C’est sous les ors du palais de la Bourse à Paris que la maison romaine Fendi a dévoilé mercredi la collection haute couture printemps-été 2021 de son nouveau directeur artistique, Kim Jones, entre romantisme british et grandeur italienne.
Un défilé en direct, sans public et très attendu par les observateurs de la mode, curieux de découvrir ce que le prodige anglais nommé en septembre pour reprendre le flambeau de Karl Lagerfeld avec Silvia Venturini Fendi, allait faire de l’héritage de la célèbre griffe.
Après avoir passé sept ans à la direction artistique des collections masculines de Louis Vuitton, appelé il y a deux ans chez Dior Homme dont il dirige encore les collections, c’est la première fois que le designer anglais dessine pour la femme. Reconnu pour avoir su introduire les codes du streetwear dans l’univers du luxe, le défi est d’autant plus grand qu’il débute ici avec une collection de haute couture, parangon de la sophistication et des métiers d’arts de la mode.
C’est dans le cœur du Sussex (sud de l’Angleterre), où il a passé une grande partie de son enfance, que Kim Jones, 47 ans, est allé chercher l’inspiration. L’Anglais a grandi à deux pas du cottage de Virginia Woolf et nourrit une passion profonde pour le Bloomsbury, ce groupe fondé par l’écrivaine et sa sœur Vanessa Bell réunissant la fine fleur des artistes et intellectuels du romantisme anglais du début du XIXe siècle.
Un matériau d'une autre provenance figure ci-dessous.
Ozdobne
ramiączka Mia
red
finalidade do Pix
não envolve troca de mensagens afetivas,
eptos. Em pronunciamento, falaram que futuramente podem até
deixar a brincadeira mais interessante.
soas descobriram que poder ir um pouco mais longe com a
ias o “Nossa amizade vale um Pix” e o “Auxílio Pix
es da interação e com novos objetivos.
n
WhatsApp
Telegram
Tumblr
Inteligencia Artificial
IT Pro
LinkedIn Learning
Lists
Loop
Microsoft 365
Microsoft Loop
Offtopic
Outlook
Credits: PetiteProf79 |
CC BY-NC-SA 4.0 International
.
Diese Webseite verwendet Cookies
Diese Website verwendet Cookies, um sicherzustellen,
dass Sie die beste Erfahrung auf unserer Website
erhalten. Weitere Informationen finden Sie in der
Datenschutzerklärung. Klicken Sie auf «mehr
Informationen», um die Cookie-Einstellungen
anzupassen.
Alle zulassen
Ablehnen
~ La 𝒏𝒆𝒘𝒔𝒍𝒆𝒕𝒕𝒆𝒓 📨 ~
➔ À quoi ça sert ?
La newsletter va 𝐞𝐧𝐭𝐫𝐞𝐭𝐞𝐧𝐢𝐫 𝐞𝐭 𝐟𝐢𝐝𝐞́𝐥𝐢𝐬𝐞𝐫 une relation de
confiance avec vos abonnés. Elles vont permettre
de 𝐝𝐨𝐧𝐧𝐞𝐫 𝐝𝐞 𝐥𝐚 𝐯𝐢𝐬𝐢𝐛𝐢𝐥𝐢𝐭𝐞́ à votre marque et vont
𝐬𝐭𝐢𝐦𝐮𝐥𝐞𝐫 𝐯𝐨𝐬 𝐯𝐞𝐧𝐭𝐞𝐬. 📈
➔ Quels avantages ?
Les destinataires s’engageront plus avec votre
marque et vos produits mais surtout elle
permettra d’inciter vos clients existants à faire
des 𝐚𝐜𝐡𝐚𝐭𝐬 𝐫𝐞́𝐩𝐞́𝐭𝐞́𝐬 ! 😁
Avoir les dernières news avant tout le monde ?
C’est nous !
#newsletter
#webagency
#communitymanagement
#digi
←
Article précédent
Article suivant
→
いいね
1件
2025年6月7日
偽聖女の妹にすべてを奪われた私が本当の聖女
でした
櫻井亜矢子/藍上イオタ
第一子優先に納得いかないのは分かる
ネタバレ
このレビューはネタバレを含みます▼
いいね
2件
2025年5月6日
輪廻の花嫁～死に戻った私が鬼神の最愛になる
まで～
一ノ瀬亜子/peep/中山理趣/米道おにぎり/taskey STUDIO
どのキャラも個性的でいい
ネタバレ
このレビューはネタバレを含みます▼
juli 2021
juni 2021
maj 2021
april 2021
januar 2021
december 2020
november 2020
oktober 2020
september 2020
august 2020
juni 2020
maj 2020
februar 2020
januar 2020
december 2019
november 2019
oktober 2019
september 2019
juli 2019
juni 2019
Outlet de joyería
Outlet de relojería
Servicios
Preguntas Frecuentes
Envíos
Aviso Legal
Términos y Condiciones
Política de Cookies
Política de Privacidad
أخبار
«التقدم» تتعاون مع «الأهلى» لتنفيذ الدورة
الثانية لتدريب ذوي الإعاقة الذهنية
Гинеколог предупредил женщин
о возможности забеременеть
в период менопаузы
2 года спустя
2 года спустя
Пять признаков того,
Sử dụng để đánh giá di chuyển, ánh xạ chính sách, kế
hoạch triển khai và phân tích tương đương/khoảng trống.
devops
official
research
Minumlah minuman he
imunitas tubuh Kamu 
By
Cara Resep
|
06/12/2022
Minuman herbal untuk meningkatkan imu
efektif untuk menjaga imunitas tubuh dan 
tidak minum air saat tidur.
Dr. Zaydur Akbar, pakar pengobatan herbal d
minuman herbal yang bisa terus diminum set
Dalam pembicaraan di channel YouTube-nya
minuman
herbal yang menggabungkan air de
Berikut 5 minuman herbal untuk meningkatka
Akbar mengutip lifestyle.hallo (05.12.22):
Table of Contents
C’est ce fil conducteur autobiographique que le designer tire à travers la collection, qu’il entrelace avec l’héritage de la maison romaine.
Femmes et famille
Dans un palais Brongniart méconnaissable, les mannequins stars Naomi Campbell, Kate Moss, Christie Turlington, Cara Delevingne, mais aussi Leonetta et Delfina Fendi, les filles de Silvia Fendi, défilent dans des robes royales. Elles rejoignent des box en plexiglas, certaines se figent dans des poses sculpturales, d’autres feuillettent des ouvrages anciens du groupe Bloomsbury – une collection de livres rares rassemblés pour l’occasion.
Les motifs brodés des robes longues à traîne à la transparence évanescente reprennent les fresques de Vanessa Bell et Duncan Grant découvertes sur les murs de la ferme de Charleston, la maison du groupe de Bloomsbury dans le Sussex.
On les retrouve aussi sur des bottes ornées de perles et des talons peints à la main. L’esthétique des couvertures de livres aux motifs trompe-l’œil de marbre semble faire écho aux marbres omniprésents dans la Ville éternelle, où Jones se rend désormais régulièrement. Ils ornent les robes de soies, les jacquards des vestes et des pantalons.
L’Anglais fait aussi le lien avec son illustre et prolifique prédécesseur, Karl Lagerfeld – aux commandes de la création de Fendi pendant 54 ans et décédé il y a un an et demi – en réinterprétant des modèles d’archives, comme cette robe moitié veste de satin, moitié robe longue. Jones sait aussi que Fendi est une histoire de famille et une histoire de femmes.
Fondée en 1925 par Adèle et Edoardo Fendi, ce sont ensuite les cinq filles qui ont mené le destin de la griffe avant de passer le relais à Silvia Venturini Fendi, aujourd’hui encore à la tête de la mode masculine et des accessoires. Jones enfonce le clou de la dynastie en appelant à ses côtés la quatrième génération, celle de Delfina Delettrez Fendi, fille de Silvia, en lui confiant la direction créative de la joaillerie.